What’s the beef with beef?
It’s fair to say that beef is getting a bad press at the moment. Hundreds of column inches have been dedicated to the argument that – whichever way you slice it – beef is bad for the planet. And yet the facts may not always be as clear cut as they are made out to be.
In the latest issue of animal, Tassos Haniotis from the European Commission’s Directorate General for Agriculture and Rural Development argues that cutting beef out from our diets might not be the only answer when it comes to reversing climate change…
“There is no doubt in my mind that the livestock sector plays a crucial role in any strategy that seriously wants to address climate change,” he writes in the journal’s latest opinion paper. “This, though, requires placing the big picture and basic facts into perspective.”
Haniotis compares the current debate about beef and its role in climate change with the heated debate about food security in the aftermath of the financial and commodity crisis a decade ago. Then, as now, one single factor – biofuels then, beef now – was expected to address the issue at stake, he argues.
At that time, many claimed that banning biofuels would solve the shortage of food and high price problem. Now, beef seems to have assumed the disproportionate burden of proof on climate action, he argues, which runs the risk of overlooking many other significant factors in the debate.

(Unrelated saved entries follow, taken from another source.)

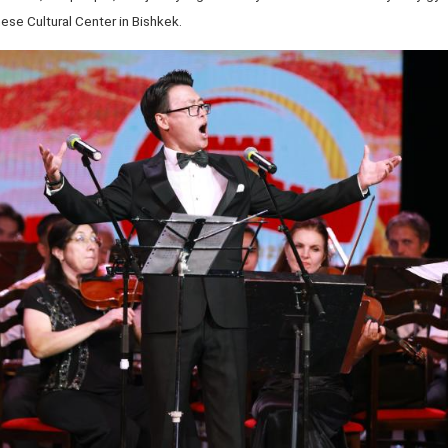
ese Cultural Center in Bishkek.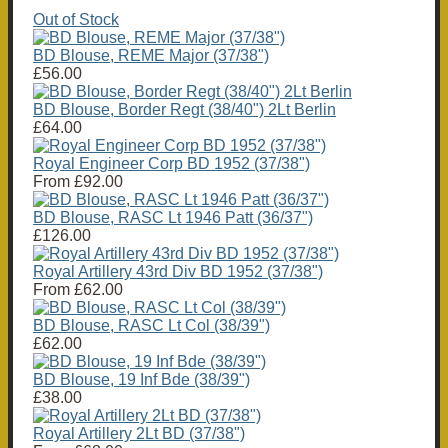
Out of Stock
BD Blouse, REME Major (37/38")
£56.00
BD Blouse, Border Regt (38/40") 2Lt Berlin
£64.00
Royal Engineer Corp BD 1952 (37/38")
From
£92.00
BD Blouse, RASC Lt 1946 Patt (36/37")
£126.00
Royal Artillery 43rd Div BD 1952 (37/38")
From
£62.00
BD Blouse, RASC Lt Col (38/39")
£62.00
BD Blouse, 19 Inf Bde (38/39")
£38.00
Royal Artillery 2Lt BD (37/38")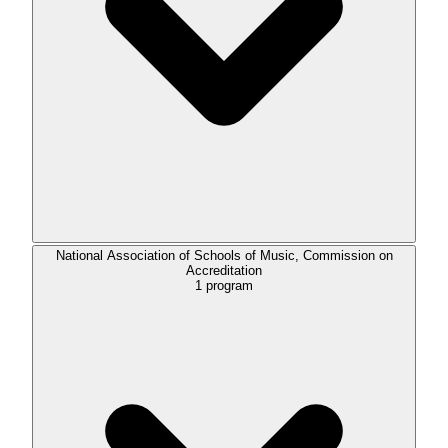
National Association of Schools of Music, Commission on
Accreditation
1
program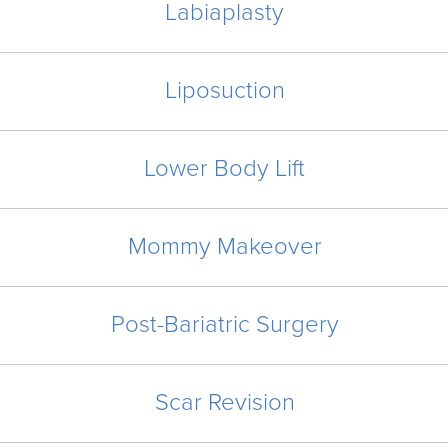
Labiaplasty
Liposuction
Lower Body Lift
Mommy Makeover
Post-Bariatric Surgery
Scar Revision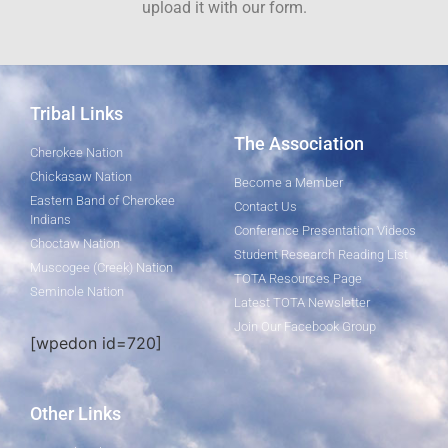
upload it with our form.
Tribal Links
The Association
Cherokee Nation
Chickasaw Nation
Become a Member
Eastern Band of Cherokee
Contact Us
Indians
Conference Presentation Videos
Choctaw Nation
Student Research Reading List
Muscogee (Creek) Nation
TOTA Resources Page
Seminole Nation
Latest TOTA Newsletter
Join Our Facebook Group
[wpedon id=720]
Other Links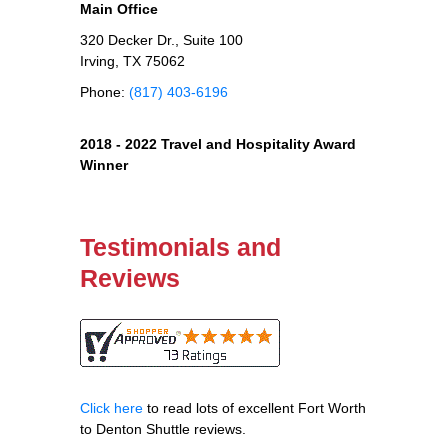
Main Office
320 Decker Dr., Suite 100
Irving, TX 75062
Phone:
(817) 403-6196
2018 - 2022 Travel and Hospitality Award
Winner
Testimonials and
Reviews
Click here
to read lots of excellent Fort Worth
to Denton Shuttle reviews.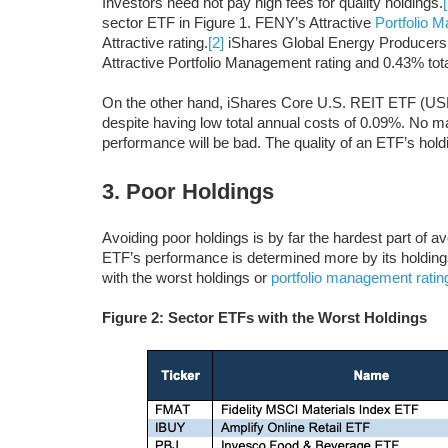
Investors need not pay high fees for quality holdings.
sector ETF in Figure 1. FENY’s Attractive
Portfolio 
Attractive rating.
[2]
iShares Global Energy Producers E
Attractive Portfolio Management rating and 0.43% total
On the other hand, iShares Core U.S. REIT ETF (USRT
despite having low total annual costs of 0.09%. No ma
performance will be bad. The quality of an ETF’s hol
3. Poor Holdings
Avoiding poor holdings is by far the hardest part of a
ETF’s performance is determined more by its holdings
with the worst holdings or
portfolio management ratin
Figure 2: Sector ETFs with the Worst Holdings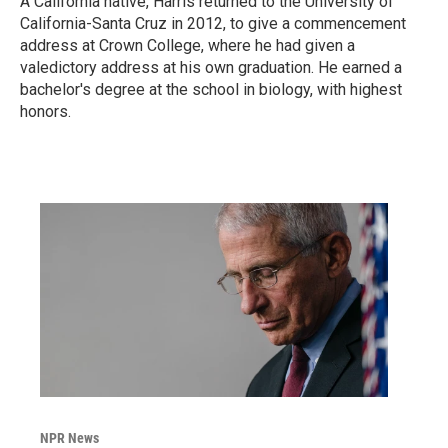
A California native, Harris returned to the University of
California-Santa Cruz in 2012, to give a commencement
address at Crown College, where he had given a
valedictory address at his own graduation. He earned a
bachelor's degree at the school in biology, with highest
honors.
NPR News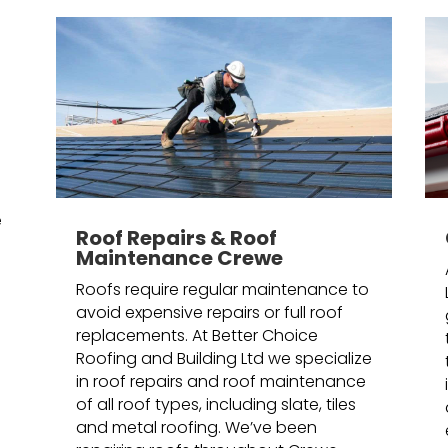
n
e
Roof Repairs & Roof
Maintenance Crewe
Roofs require regular maintenance to
avoid expensive repairs or full roof
replacements. At Better Choice
Roofing and Building Ltd we specialize
in roof repairs and roof maintenance
of all roof types, including slate, tiles
and metal roofing. We’ve been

So what exactly is our beef with beef? Haniotis unpacks a few facts behind the headlines:
- Annual beef world consumption grew during the last decade at 0.6%, half the corresponding growth rate of world population (1%). The only other major food product with lower growth than world population was wheat, at 0.8%.
- World pig meat consumption grew at twice the annual rate of growth of beef, poultry at four times this rate, thus being the main drivers (together with dairy) of the strong maize and soybean growth. Palm oil, present in so many processed food items, grew at 10-fold the rate of growth of beef.
- Half of the world cattle herd is concentrated in just three countries – India, Brazil and China, thus requiring a significant contribution from their part for global impact.
Haniotis points out that, despite eating less beef in the EU – beef production, per capita consumption and exports today are almost a third lower of what it was 25 years ago – there is still so much more to do when it comes to cutting emissions.
He argues that we should be making changes closer to home to help mitigate climate change rather than placing a disproportionate burden of adjustment on the farming sector. We should be looking at food patterns (e.g. sushi or plant-based drinks), shelter (e.g. ‘sustainable’ furniture), clothing (whose over consumption and waste is never discussed), energy (where the increase in social media use eats up an ever growing part of the increase in renewable energy) and movement patterns (from air miles to car journeys).
Haniotis concludes with an admonishment for us all: “If we want to be politically correct, we had better start by being factually correct.”